* Exercise objective
Repeat the records exactly, with one exception: no images.

════════════════════

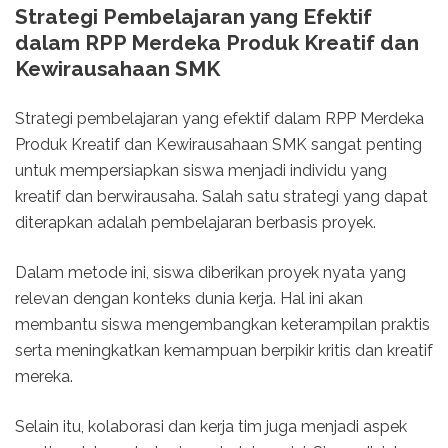
Strategi Pembelajaran yang Efektif
dalam RPP Merdeka Produk Kreatif dan
Kewirausahaan SMK
Strategi pembelajaran yang efektif dalam RPP Merdeka
Produk Kreatif dan Kewirausahaan SMK sangat penting
untuk mempersiapkan siswa menjadi individu yang
kreatif dan berwirausaha. Salah satu strategi yang dapat
diterapkan adalah pembelajaran berbasis proyek.
Dalam metode ini, siswa diberikan proyek nyata yang
relevan dengan konteks dunia kerja. Hal ini akan
membantu siswa mengembangkan keterampilan praktis
serta meningkatkan kemampuan berpikir kritis dan kreatif
mereka.
Selain itu, kolaborasi dan kerja tim juga menjadi aspek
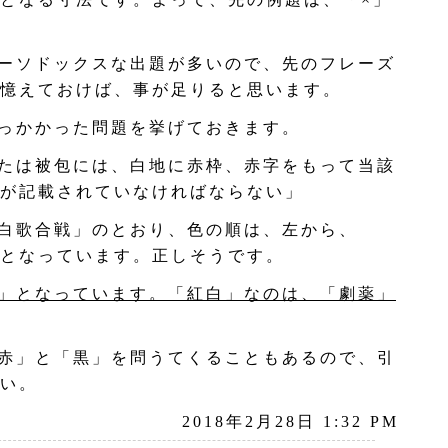
ーソドックスな出題が多いので、先のフレーズ
憶えておけば、事が足りると思います。
っかかった問題を挙げておきます。
たは被包には、白地に赤枠、赤字をもって当該
が記載されていなければならない」
白歌合戦」のとおり、色の順は、左から、
となっています。正しそうです。
」となっています。「紅白」なのは、「劇薬」
赤」と「黒」を問うてくることもあるので、引
い。
2018年2月28日 1:32 PM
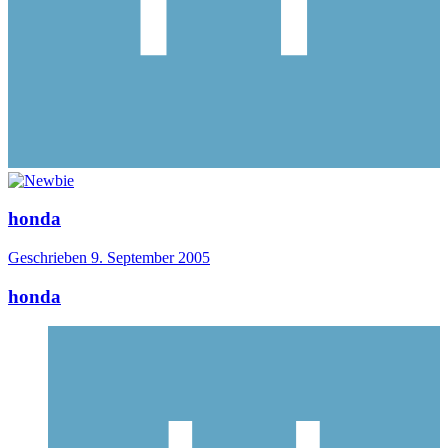
honda
Geschrieben
9. September 2005
honda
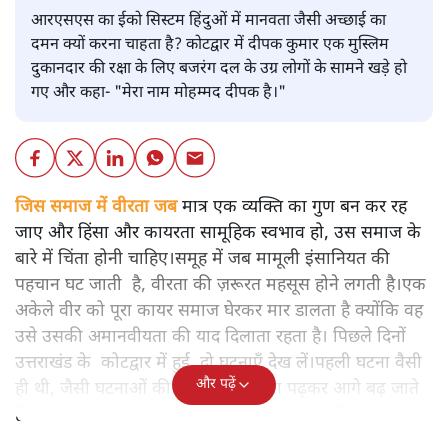
आरएसएस का ईको सिस्टम हिंदुओं में मानवता जैसी अच्छाई का
दमन क्यों करना चाहता है? कोटद्वार में दीपक कुमार एक मुस्लिम
दुकानदार की रक्षा के लिए बजरंग दल के उग्र लोगों के सामने खड़े हो
गए और कहा- "मेरा नाम मोहम्मद दीपक है।"
जिस समाज में वीरता जब
मात्र एक व्यक्ति का गुण बन कर रह
जाए और हिंसा और कायरता सामूहिक स्वभाव हो, उस समाज के
बारे में चिंता होनी चाहिए।समूह में जब मामूली इंसानियत की
पहचान घट जाती है, वीरता की ज़रूरत महसूस होने लगती है।एक
अकेले वीर को पूरा कायर समाज घेरकर मार डालता है क्योंकि वह
उसे उसकी अमानवीयता की याद दिलाता रहता है। पिछले दिनों
उत्तराखंड के कोटद्वार में हुई दो घटनाएँ देख लें।पहली घटना वैसी
और पढ़ें
ही थी, जैसी घटनाओं की खबर हम रोज़ाना पढ़कर आगे बढ़ जाते
हैं।भारत के तक़रीबन हर हिस्से से ऐसी खबर आती ही रहती है।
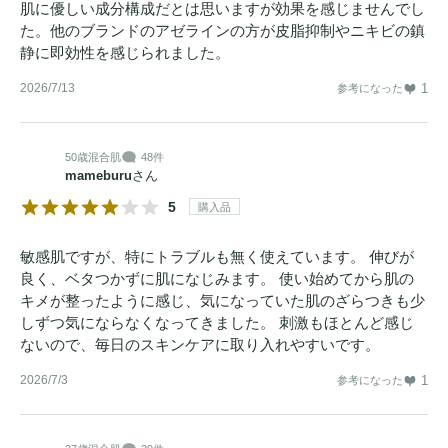
肌に優しい成分構成だとは思いますが効果を感じませんでし
た。他のブランドのアゼラインの方が皮脂抑制やニキビの鎮
静に即効性を感じられました。
2026/7/13
1
参考になった
50歳
混合肌
48件
mameburu
さん
5
購入品
敏感肌ですが、特にトラブルも無く使えています。 伸びが
良く、ベタつかずに肌になじみます。 使い始めてから肌の
キメが整ったように感じ、気になっていた肌のざらつきも少
しずつ気にならなくなってきました。 刺激もほとんど感じ
ないので、毎日のスキンケアに取り入れやすいです。
2026/7/3
1
参考になった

════════════════════

* Answer section
Strategi Pembelajaran yang Efektif
dalam RPP Merdeka Produk Kreatif dan
Kewirausahaan SMK
Strategi pembelajaran yang efektif dalam RPP Merdeka
Produk Kreatif dan Kewirausahaan SMK sangat penting
untuk mempersiapkan siswa menjadi individu yang
kreatif dan berwirausaha. Salah satu strategi yang dapat
diterapkan adalah pembelajaran berbasis proyek.
Dalam metode ini, siswa diberikan proyek nyata yang
relevan dengan konteks dunia kerja. Hal ini akan
membantu siswa mengembangkan keterampilan praktis
serta meningkatkan kemampuan berpikir kritis dan kreatif
mereka.
Selain itu, kolaborasi dan kerja tim juga menjadi aspek
ーソドックスな出題が多いので、先のフレーズ
憶えておけば、事が足りると思います。
っかかった問題を挙げておきます。
たは被包には、白地に赤枠、赤字をもって当該
が記載されていなければならない」
白歌合戦」のとおり、色の順は、左から、
となっています。正しそうです。
」となっています。「紅白」なのは、「劇薬」
赤」と「黒」を問うてくることもあるので、引
い。
2018年2月28日 1:32 PM
honda
Geschrieben
9. September 2005
honda
आरएसएस का ईको सिस्टम हिंदुओं में मानवता जैसी अच्छाई का
दमन क्यों करना चाहता है? कोटद्वार में दीपक कुमार एक मुस्लिम
दुकानदार की रक्षा के लिए बजरंग दल के उग्र लोगों के सामने खड़े हो
गए और कहा- "मेरा नाम मोहम्मद दीपक है।"
जिस समाज में वीरता जब
मात्र एक व्यक्ति का गुण बन कर रह
जाए और हिंसा और कायरता सामूहिक स्वभाव हो, उस समाज के
बारे में चिंता होनी चाहिए।समूह में जब मामूली इंसानियत की
पहचान घट जाती है, वीरता की ज़रूरत महसूस होने लगती है।एक
अकेले वीर को पूरा कायर समाज घेरकर मार डालता है क्योंकि वह
उसे उसकी अमानवीयता की याद दिलाता रहता है। पिछले दिनों
उत्तराखंड के कोटद्वार में हुई दो घटनाएँ देख लें।पहली घटना वैसी
और पढ़ें
ही थी, जैसी घटनाओं की खबर हम रोज़ाना पढ़कर आगे बढ़ जाते
हैं।भारत के तक़रीबन हर हिस्से से ऐसी खबर आती ही रहती है।
肌に優しい成分構成だとは思いますが効果を感じませんでし
た。他のブランドのアゼラインの方が皮脂抑制やニキビの鎮
静に即効性を感じられました。
2026/7/13
1
参考になった
50歳
混合肌
48件
mameburu
さん
5
購入品
敏感肌ですが、特にトラブルも無く使えています。 伸びが
良く、ベタつかずに肌になじみます。 使い始めてから肌の
キメが整ったように感じ、気になっていた肌のざらつきも少
しずつ気にならなくなってきました。 刺激もほとんど感じ
ないので、毎日のスキンケアに取り入れやすいです。
2026/7/3
1
参考になった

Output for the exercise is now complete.